W czasie rozbiorów Lwów był ważnym ośrodkiem polskiej kultury i kolebką polskich ruchów niepodległościowych, które później brały czynny udział w wyzwalaniu kraju, a potem także w życiu politycznym Rzeczypospolitej. Armia carska wkroczyła do Lwowa we wrześniu 1914 r., a car Mikołaj II był w mieście w kwietniu 1915 r. W czerwcu Rosjanie opuścili Lwów. Rok 1918 to bohaterska obrona Lwowa i walki z Ukraińcami, Wydarzenie to stało się dla Lwowiaków jednym z najważniejszych wydarzeń w okresie międzywojennym, a po konferencji jałtańskiej nabrało szczególnego znaczenia. Od Wiosny Ludów 1848 r. Lwów był też bardzo ważnym ośrodkiem ukraińskiego ruchu narodowego. Rusini mieli własne towarzystwa oświatowe i muzyczne, teatr, prasę. Lwów był znaczącym skupiskiem ukraińskich artystów, a także uchodzi za kolebkę ukraińskiego sportu. Spora część Rusinów ulegała procesowi polonizacji, a szczególnie szlachta, i to głównie w XVI w., mówiąc potem o sobie: gente Ruthenus, natione Polonus.

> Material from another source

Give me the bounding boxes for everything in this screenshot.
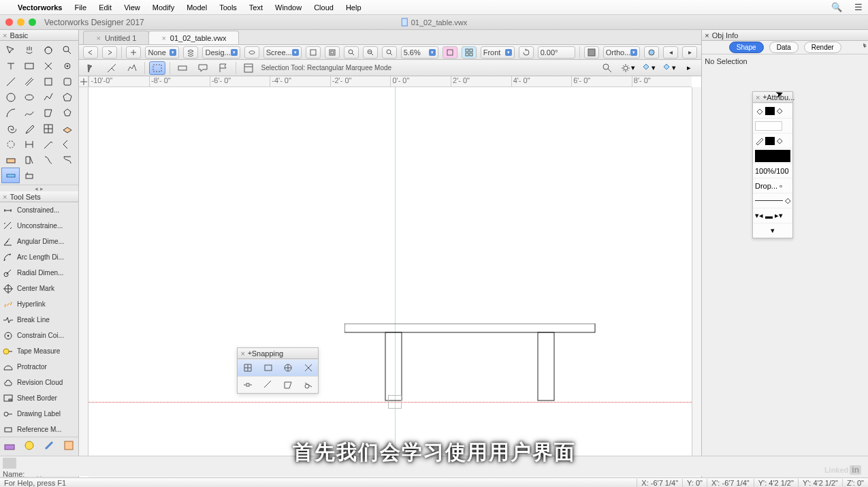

Przez cały XIX wiek i połowę XX-go Żydzi lwowscy liczyli około 30-40% populacji miejskiej. Lwów był centrum żydowskiego oświecenia - tu ścierali się ze sobą ortodoksi z rzecznikami postępu i asymilacji. Żydzi lwowscy byli grupą zróżnicowaną wewnętrznie. Spolszczona grupa Żydów, bogatych mieszczan, bankierów, przedstawicieli wolnych zawodów, nie przekraczała kilku procent ogółu. Większość Żydów żyła w swoich gettach, szczególnie na Zamarstynowie.

Kolejną grupą etniczną byli Ormianie, którzy zasłynęli głównie jako kupcy, złotnicy i tłumacze. "Grek - powiadano - oszuka trzech Żydów, Ormianin oszuka trzech Greków, a Ormianina sam diabeł nie oszuka." We Lwowie znajdowała się największa enklawa Ormian w Europie. Ważną rolę, szczególnie w rozbudowie gospodarczej Lwowa, odegrało mieszczaństwo niemieckie i austriackie. Również bałak, czyli gwara lwowska, wiele zapożyczył z języka niemieckiego. Z pozostałych, mniej licznych, acz równie istotnych grup etnicznych, należy wymienić jeszcze Rosjan, Szkotów, Turków, Tatarów, a w okresie renesansu Włochów.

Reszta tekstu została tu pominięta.